Vacation-ifying space… As space tourism companies work toward a future where spring breaks happen near Saturn, joy flights are already operational. The superrich are jetting off to the high stratosphere and completing astronaut training to visit the International Space Station. Space tourism’s next horizon? Full-on space vacays. One startup, Above: Space Development, is working on building two luxury space-station hotels (picture: huge floating rings), which it says could be completed within five years of securing $1B+ in funding. Meantime, Hilton Worldwide made a deal to operate a space hotel with a planned 2027 launch.
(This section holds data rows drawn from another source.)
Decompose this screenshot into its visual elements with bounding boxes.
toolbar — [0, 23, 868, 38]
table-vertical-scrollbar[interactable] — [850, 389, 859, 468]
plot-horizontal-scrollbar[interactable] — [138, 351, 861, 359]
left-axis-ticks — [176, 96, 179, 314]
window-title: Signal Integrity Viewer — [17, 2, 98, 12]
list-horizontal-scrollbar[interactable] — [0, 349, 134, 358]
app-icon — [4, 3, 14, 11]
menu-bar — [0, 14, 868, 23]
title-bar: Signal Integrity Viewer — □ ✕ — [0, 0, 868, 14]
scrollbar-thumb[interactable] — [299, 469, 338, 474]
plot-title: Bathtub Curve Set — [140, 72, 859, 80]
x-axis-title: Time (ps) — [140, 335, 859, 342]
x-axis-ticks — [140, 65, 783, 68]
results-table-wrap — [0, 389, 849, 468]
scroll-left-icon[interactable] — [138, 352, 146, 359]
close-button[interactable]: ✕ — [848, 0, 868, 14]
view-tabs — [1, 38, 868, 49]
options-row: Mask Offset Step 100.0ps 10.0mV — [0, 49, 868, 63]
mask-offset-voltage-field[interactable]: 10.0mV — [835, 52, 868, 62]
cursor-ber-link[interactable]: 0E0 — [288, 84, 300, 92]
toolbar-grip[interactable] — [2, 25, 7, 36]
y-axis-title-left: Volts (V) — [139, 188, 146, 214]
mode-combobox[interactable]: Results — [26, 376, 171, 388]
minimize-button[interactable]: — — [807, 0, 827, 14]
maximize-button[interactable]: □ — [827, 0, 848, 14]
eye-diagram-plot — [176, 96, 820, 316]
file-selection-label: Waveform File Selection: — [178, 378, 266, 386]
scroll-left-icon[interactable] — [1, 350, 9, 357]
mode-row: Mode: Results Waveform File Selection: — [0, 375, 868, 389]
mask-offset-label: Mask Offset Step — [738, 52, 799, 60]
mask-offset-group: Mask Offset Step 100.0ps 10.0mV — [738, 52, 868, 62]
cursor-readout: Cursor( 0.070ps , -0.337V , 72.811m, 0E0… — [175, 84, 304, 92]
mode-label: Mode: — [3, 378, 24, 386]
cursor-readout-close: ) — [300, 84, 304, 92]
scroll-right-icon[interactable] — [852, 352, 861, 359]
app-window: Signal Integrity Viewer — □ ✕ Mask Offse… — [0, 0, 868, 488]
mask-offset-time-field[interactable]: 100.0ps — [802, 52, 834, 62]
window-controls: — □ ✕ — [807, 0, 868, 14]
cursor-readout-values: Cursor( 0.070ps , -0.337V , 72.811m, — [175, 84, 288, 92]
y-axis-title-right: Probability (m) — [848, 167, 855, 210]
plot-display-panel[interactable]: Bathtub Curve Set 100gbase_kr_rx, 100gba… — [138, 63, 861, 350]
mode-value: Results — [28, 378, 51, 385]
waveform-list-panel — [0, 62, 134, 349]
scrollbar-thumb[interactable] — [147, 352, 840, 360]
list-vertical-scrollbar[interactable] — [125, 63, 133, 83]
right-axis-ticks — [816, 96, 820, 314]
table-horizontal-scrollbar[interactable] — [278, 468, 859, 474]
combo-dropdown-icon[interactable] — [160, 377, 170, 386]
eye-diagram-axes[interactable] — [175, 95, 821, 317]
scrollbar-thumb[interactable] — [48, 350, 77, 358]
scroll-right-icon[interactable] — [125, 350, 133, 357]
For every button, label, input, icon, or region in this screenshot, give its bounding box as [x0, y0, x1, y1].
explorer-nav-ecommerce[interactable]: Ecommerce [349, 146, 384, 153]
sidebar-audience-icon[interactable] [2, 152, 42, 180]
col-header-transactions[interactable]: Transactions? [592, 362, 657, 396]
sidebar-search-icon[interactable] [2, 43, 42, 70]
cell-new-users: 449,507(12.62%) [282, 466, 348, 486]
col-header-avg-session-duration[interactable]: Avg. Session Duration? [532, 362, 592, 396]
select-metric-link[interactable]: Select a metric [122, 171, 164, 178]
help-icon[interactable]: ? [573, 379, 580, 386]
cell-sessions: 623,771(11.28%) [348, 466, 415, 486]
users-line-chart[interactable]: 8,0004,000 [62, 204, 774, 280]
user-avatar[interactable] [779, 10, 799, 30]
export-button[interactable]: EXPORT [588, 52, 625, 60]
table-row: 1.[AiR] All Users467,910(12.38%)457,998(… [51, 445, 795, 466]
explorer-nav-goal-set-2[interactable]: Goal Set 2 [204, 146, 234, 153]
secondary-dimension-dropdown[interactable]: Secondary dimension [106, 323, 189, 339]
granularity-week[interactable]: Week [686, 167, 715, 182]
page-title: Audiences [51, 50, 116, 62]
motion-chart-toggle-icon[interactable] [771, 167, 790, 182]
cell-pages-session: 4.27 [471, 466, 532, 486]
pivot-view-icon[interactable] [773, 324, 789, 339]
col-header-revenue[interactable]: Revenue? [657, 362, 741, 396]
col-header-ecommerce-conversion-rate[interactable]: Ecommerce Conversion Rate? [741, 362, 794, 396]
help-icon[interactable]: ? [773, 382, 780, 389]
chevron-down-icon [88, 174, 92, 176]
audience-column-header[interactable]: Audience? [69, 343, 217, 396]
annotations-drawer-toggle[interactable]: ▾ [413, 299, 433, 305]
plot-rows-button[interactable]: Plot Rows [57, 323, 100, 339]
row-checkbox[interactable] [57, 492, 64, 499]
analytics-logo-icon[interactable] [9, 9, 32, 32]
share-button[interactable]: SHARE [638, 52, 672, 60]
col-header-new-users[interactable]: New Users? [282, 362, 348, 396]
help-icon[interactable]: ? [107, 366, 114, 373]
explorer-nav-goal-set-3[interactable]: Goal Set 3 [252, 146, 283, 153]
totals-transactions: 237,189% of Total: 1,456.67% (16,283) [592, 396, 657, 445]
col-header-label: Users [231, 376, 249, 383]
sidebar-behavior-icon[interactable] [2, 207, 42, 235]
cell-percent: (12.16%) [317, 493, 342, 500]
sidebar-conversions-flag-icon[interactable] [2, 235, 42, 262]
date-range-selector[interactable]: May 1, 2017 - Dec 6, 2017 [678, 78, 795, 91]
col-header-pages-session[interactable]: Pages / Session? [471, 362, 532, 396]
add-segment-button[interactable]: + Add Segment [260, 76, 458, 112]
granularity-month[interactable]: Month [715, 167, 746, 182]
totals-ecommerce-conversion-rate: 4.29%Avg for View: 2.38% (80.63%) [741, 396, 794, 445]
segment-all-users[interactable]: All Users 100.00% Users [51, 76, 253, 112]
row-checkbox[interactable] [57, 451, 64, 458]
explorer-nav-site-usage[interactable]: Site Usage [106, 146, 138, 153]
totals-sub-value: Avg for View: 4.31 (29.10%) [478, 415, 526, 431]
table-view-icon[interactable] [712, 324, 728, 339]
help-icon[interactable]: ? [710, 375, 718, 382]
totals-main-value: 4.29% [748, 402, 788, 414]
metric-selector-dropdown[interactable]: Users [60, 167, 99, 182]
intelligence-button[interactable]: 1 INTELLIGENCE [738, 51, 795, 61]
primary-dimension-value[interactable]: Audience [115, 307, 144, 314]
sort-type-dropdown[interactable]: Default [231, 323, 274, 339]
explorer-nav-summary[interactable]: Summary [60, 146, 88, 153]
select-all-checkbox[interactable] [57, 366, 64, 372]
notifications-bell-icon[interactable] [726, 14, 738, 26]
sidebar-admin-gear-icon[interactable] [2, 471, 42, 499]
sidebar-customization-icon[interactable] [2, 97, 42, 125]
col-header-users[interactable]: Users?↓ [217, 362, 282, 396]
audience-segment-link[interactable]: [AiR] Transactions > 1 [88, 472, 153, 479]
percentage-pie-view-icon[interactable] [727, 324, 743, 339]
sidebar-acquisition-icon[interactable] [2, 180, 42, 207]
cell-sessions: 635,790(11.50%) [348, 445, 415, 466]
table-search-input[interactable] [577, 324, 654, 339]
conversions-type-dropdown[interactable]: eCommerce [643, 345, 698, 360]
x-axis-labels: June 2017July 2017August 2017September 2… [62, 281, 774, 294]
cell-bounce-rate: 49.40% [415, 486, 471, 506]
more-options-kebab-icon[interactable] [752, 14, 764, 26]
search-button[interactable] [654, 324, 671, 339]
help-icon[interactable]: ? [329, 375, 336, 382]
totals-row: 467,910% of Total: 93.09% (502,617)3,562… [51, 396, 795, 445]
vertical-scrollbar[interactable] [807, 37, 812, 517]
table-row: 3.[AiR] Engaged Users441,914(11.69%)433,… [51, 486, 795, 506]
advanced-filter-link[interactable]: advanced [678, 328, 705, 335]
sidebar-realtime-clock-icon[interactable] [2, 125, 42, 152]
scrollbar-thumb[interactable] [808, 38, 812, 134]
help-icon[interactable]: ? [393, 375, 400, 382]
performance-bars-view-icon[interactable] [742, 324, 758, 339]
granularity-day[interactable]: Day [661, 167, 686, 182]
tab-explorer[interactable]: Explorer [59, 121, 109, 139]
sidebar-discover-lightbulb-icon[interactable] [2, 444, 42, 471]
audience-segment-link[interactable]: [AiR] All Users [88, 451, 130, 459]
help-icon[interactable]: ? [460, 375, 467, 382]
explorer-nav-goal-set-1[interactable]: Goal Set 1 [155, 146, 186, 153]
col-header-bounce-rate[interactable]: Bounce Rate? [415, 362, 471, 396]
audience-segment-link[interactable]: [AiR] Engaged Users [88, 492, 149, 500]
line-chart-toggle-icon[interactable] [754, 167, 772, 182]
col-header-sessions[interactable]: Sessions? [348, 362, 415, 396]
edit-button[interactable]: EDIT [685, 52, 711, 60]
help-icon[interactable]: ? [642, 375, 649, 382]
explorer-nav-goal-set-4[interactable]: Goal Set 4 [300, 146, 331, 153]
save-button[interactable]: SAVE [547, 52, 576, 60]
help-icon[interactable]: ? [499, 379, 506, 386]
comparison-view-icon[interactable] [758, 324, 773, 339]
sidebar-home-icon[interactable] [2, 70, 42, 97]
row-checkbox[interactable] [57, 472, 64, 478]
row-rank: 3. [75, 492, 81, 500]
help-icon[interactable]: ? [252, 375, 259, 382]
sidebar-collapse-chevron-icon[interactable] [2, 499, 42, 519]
Billionaires in space… Unlike in other areas of the space biz (which you’ll read about in a sec), Elon Musk’s SpaceX is one of interstellar tourism’s smaller players. Just a handful of civilians have flown on its rocket to the ISS on a single trip that reportedly cost $55M per seat. Meanwhile, 32 folks have gone intergalactic on Jeff Bezos’ Blue Origin rockets (one tourist paid $28M at a charity auction) and 55 have gone anti-gravity on up-to-$450K space-skimming rides with Richard Branson’s Virgin Galactic. Startups not owned by famous billionaires are also looking skyward, like Halo Space, which aims to offer stratospheric balloon rides for star-seekers on a budget (still $50K to $200K).
It’s gonna be a long, long time… until you use a moon emoji as your Slack away message. Some experts have predicted that global space tourism could hit $1.7B in 2027. But considering how expensive each jaunt toward Jupiter costs, it may not be a big industry — at least not until mid-century, when some predict space cos could make the Jetsons’ lifestyle more affordable.